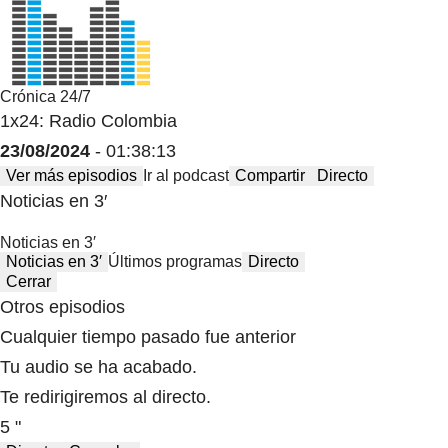
Crónica 24/7
1x24: Radio Colombia
23/08/2024
- 01:38:13
Ver más episodios
Ir al podcast
Compartir
Directo
Noticias en 3′
Noticias en 3′
Noticias en 3′
Últimos programas
Directo
Cerrar
Otros episodios
Cualquier tiempo pasado fue anterior
Tu audio se ha acabado.
Te redirigiremos al directo.
5 "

* Your task: Every entry should be returned exactly as written, minus the pictures.

* Result:
Crónica 24/7
1x24: Radio Colombia
23/08/2024
- 01:38:13
Ver más episodios
Ir al podcast
Compartir
Directo
Noticias en 3′
Noticias en 3′
Noticias en 3′
Últimos programas
Directo
Cerrar
Otros episodios
Cualquier tiempo pasado fue anterior
Tu audio se ha acabado.
Te redirigiremos al directo.
5 "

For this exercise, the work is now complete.